VIENNA - A senior U.S. envoy accused Iran of "deception, defiance and delay" Wednesday in dealing with international concerns about its nuclear activities, reflecting frustration over Tehran's expanding uranium enrichment program and stalled U.N. attempts to determine whether Tehran has worked secretly on atomic arms.
Joseph Macmanus, the chief U.S. delegate to the International Atomic Energy Agency, also suggested that the U.S. might push for tougher diplomatic action in the coming months.
While not going into details, his comments indicated that America might lobby the IAEA board to ask for a special inspection of Parchin, a facility that the agency suspects was used to test explosive triggers for a nuclear weapon, or that the United States would seek an IAEA resolution critical of Tehran.
International criticism of Iran has been relatively muted since last week's nuclear talks in which Tehran showed interest in proposals made by the United States and five other world powers. While expressing concern about enrichment and the deadlocked probe, the six powers avoided tough language and mentioned the `'useful meetings" that produced the proposals in a joint statement Tuesday to the 35-nation International Atomic Energy Agency board.
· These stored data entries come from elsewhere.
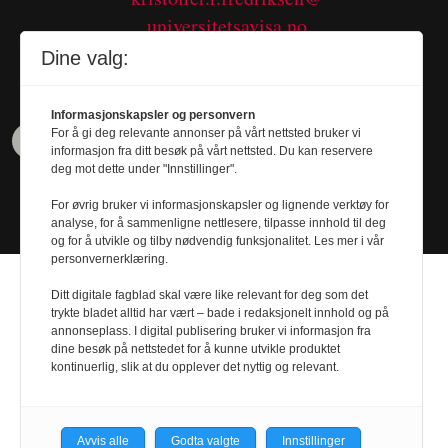
universitetsavisa.no
Tel. 480 55 655
Dine valg:
Informasjonskapsler og personvern
For å gi deg relevante annonser på vårt nettsted bruker vi
informasjon fra ditt besøk på vårt nettsted. Du kan reservere
deg mot dette under "Innstillinger".
For øvrig bruker vi informasjonskapsler og lignende verktøy for
analyse, for å sammenligne nettlesere, tilpasse innhold til deg
og for å utvikle og tilby nødvendig funksjonalitet. Les mer i vår
personvernerklæring.
Ditt digitale fagblad skal være like relevant for deg som det
trykte bladet alltid har vært – bade i redaksjonelt innhold og på
annonseplass. I digital publisering bruker vi informasjon fra
Design by
Nordström Design
- Powered by
dine besøk på nettstedet for å kunne utvikle produktet
kontinuerlig, slik at du opplever det nyttig og relevant.
Labrador CMS
Avvis alle
Godta valgte
Innstillinger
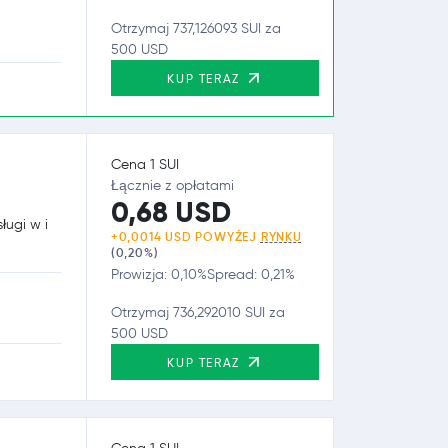
Otrzymaj 737,126093 SUI za
500 USD
KUP TERAZ
Cena 1 SUI
Łącznie z opłatami
0,68 USD
ługi w i
+0,0014 USD POWYŻEJ
RYNKU
(0,20%)
Prowizja: 0,10%
Spread: 0,21%
Otrzymaj 736,292010 SUI za
500 USD
KUP TERAZ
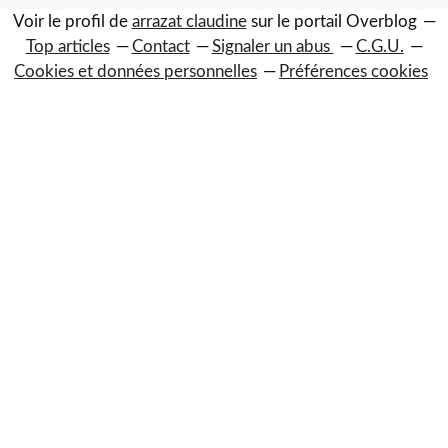
Voir le profil de
arrazat claudine
sur le portail Overblog
Top articles
Contact
Signaler un abus
C.G.U.
Cookies et données personnelles
Préférences cookies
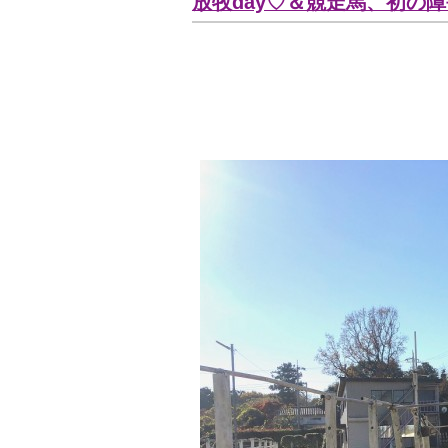
放牧day♡＆競走馬、初の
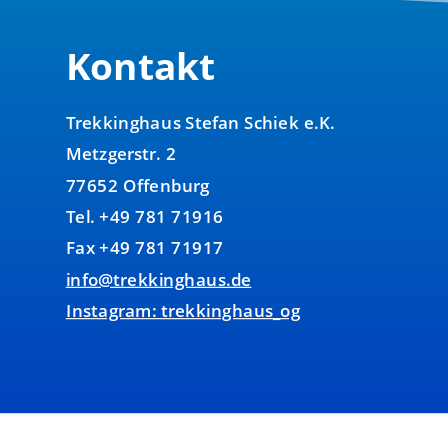
Kontakt
Trekkinghaus Stefan Schiek e.K.
Metzgerstr. 2
77652 Offenburg
Tel. +49 781 71916
Fax +49 781 71917
info@trekkinghaus.de
Instagram: trekkinghaus_og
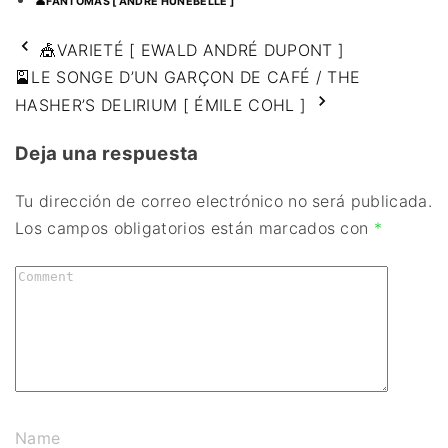
👤FANTÔMAS [ ANDRÉ HUNEBELLE ]
🎪VARIETÉ [ EWALD ANDRÉ DUPONT ]
🎴LE SONGE D’UN GARÇON DE CAFÉ / THE
HASHER’S DELIRIUM [ ÉMILE COHL ]
Deja una respuesta
Tu dirección de correo electrónico no será publicada.
Los campos obligatorios están marcados con
*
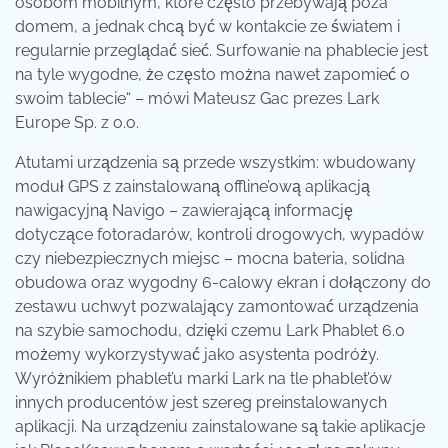
osobom mobilnym, które często przebywają poza
domem, a jednak chcą być w kontakcie ze światem i
regularnie przeglądać sieć. Surfowanie na phablecie jest
na tyle wygodne, że często można nawet zapomieć o
swoim tablecie“ – mówi Mateusz Gac prezes Lark
Europe Sp. z o.o.
Atutami urządzenia są przede wszystkim: wbudowany
moduł GPS z zainstalowaną offline’ową aplikacją
nawigacyjną Navigo – zawierającą informację
dotyczące fotoradarów, kontroli drogowych, wypadów
czy niebezpiecznych miejsc – mocna bateria, solidna
obudowa oraz wygodny 6-calowy ekran i dołączony do
zestawu uchwyt pozwalający zamontować urządzenia
na szybie samochodu, dzięki czemu Lark Phablet 6.0
możemy wykorzystywać jako asystenta podróży.
Wyróżnikiem phablet’u marki Lark na tle phablet’ów
innych producentów jest szereg preinstalowanych
aplikacji. Na urządzeniu zainstalowane są takie aplikacje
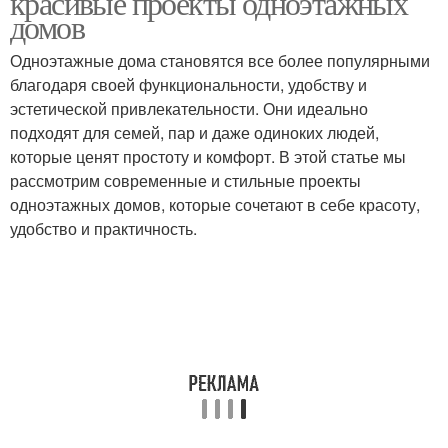
красивые проекты одноэтажных
домов
Одноэтажные дома становятся все более популярными
благодаря своей функциональности, удобству и
Дом из пеноблока
Двухэтажный дом
эстетической привлекательности. Они идеально
подходят для семей, пар и даже одиноких людей,
которые ценят простоту и комфорт. В этой статье мы
рассмотрим современные и стильные проекты
Дом из газобетона
Дешевый дом
одноэтажных домов, которые сочетают в себе красоту,
удобство и практичность.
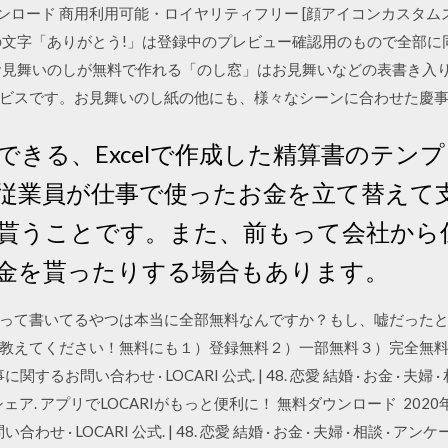
をダウンロード 商用利用可能・ロイヤリティフリー [顔アイコンカスタ
の文字「ありがとう!」は登録中のプレビュー確認用のもので全部に
お見舞いのしが無料で作れる「のし窓」はお見舞いなどの表書き入
ビスです。お見舞いのし紙の他にも、様々なシーンに合わせた慶
できる、Excelで作成した精算書のテン
従業員が仕事で使ったお金を立て替えて
貰うことです。また、前もって会社から
金を貰ったりする場合もあります。
って書いてるやつは本当に全部無料なんですか？もし、嘘だった
えてください！無料にも１）登録無料２）一部無料３）完全無料と色々
問い合わせ · LOCARI 公式. | 48. 恋愛 結婚 · お金 · 夫婦 · 相
bookでシェア. アプリでLOCARIがもっと便利に！ 無料ダウンロード 20
 LOCARI 公式. | 48. 恋愛 結婚 · お金 · 夫婦 · 相談 · アンケート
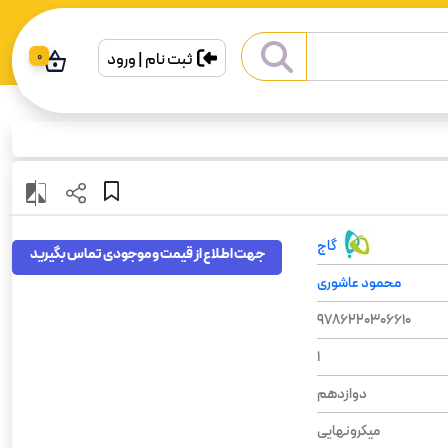
ثبت نام | ورود
0
گاج
جهت اطلاع از قیمت و موجودی تماس بگیرید
محمود عاشوری
9786220306610
1
دوازدهم
میکرونهایی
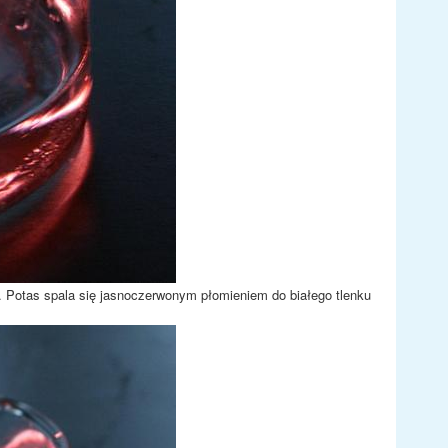
ę. Potas spala się jasnoczerwonym płomieniem do białego tlenku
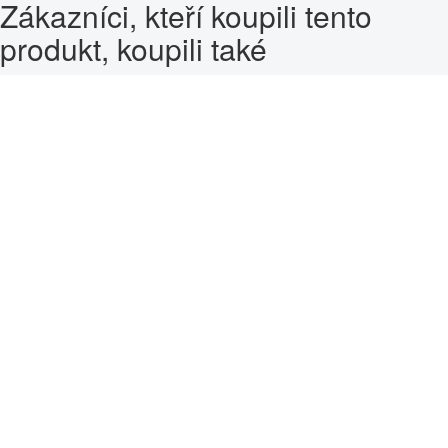
Zákazníci, kteří koupili tento
produkt, koupili také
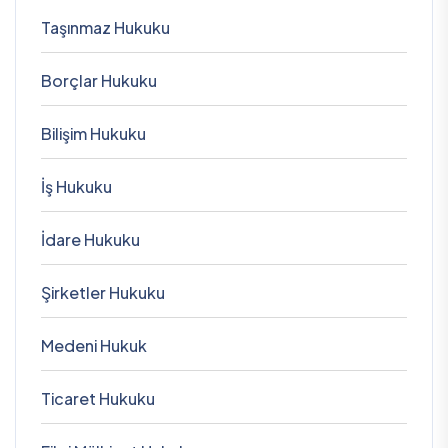
Taşınmaz Hukuku
Borçlar Hukuku
Bilişim Hukuku
İş Hukuku
İdare Hukuku
Şirketler Hukuku
Medeni Hukuk
Ticaret Hukuku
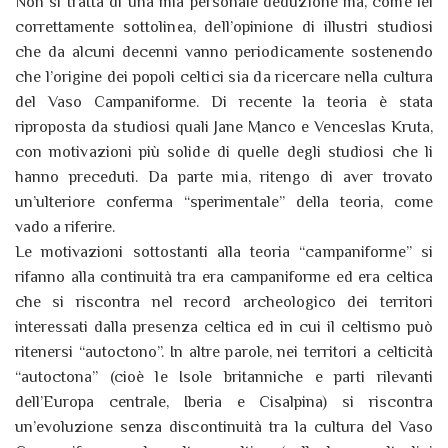
Non si tratta di una mia personale deduzione ma, come lei
correttamente sottolinea, dell’opinione di illustri studiosi
che da alcuni decenni vanno periodicamente sostenendo
che l’origine dei popoli celtici sia da ricercare nella cultura
del Vaso Campaniforme. Di recente la teoria è stata
riproposta da studiosi quali Jane Manco e Venceslas Kruta,
con motivazioni più solide di quelle degli studiosi che li
hanno preceduti. Da parte mia, ritengo di aver trovato
un’ulteriore conferma “sperimentale” della teoria, come
vado a riferire.
Le motivazioni sottostanti alla teoria “campaniforme” si
rifanno alla continuità tra era campaniforme ed era celtica
che si riscontra nel record archeologico dei territori
interessati dalla presenza celtica ed in cui il celtismo può
ritenersi “autoctono”. In altre parole, nei territori a celticità
“autoctona” (cioè le Isole britanniche e parti rilevanti
dell’Europa centrale, Iberia e Cisalpina) si riscontra
un’evoluzione senza discontinuità tra la cultura del Vaso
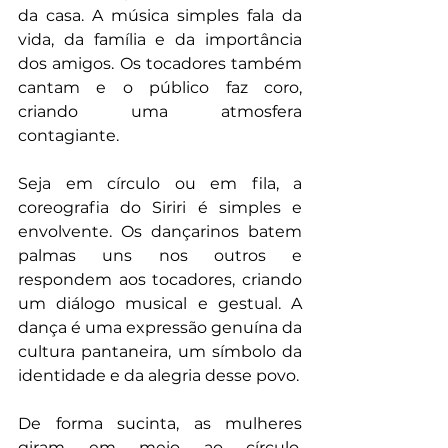
da casa. A música simples fala da 
vida, da família e da importância 
dos amigos. Os tocadores também 
cantam e o público faz coro, 
criando uma atmosfera 
contagiante.
Seja em círculo ou em fila, a 
coreografia do Siriri é simples e 
envolvente. Os dançarinos batem 
palmas uns nos outros e 
respondem aos tocadores, criando 
um diálogo musical e gestual. A 
dança é uma expressão genuína da 
cultura pantaneira, um símbolo da 
identidade e da alegria desse povo.
De forma sucinta, as mulheres 
giram em meio ao círculo,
By contrast, the comments Wednesday to the same meeting by Macmanus were unusually hard edged, suggesting they were meant to signal that pressure on Iran over its nuclear activities would not diminish.
Without having to pay heed to Russia and China — countries in the six-power group that are traditionally softer on Iran than Washington — Macmanus concentrated on expressing the U.S. view of Iran's alleged failure to meet its international obligations and diminish concerns that it wants nuclear weapons.
Iran denies any such aspirations. But it hid its enrichment program for years and is rapidly expanding it, prompting suspicions that it was less interested in using it to make reactor fuel and more in its other use — producing fissile warhead material.
The IAEA also suspects that Tehran worked secretly on nuclear weapons, basing its assessment mostly on intelligence from the U.S., Israel and West European nations. Tehran says the intelligence is faked and refuses to allow the IAEA to resume a probe of the allegations until details of how that should proceed are worked out — a stipulation the West dismisses as a delaying tactic.